Work required:
Where the string "arbeitest" occurs in a line of the data below, that line should be copied.

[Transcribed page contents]
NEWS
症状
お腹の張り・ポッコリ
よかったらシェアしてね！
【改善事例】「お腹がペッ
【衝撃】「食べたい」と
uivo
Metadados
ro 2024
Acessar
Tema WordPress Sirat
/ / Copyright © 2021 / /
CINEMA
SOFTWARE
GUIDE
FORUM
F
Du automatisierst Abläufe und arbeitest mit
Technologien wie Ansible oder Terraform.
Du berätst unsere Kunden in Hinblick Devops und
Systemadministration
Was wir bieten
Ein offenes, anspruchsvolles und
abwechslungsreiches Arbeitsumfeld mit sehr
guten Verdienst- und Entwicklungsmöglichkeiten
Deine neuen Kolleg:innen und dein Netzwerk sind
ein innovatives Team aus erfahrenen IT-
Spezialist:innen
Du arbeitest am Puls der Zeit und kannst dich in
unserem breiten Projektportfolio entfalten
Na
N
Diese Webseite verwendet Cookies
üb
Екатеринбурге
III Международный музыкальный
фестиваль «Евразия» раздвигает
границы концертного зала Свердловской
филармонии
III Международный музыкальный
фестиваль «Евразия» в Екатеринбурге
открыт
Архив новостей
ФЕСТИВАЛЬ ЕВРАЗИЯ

Answer box:
Du automatisierst Abläufe und arbeitest mit
Du arbeitest am Puls der Zeit und kannst dich in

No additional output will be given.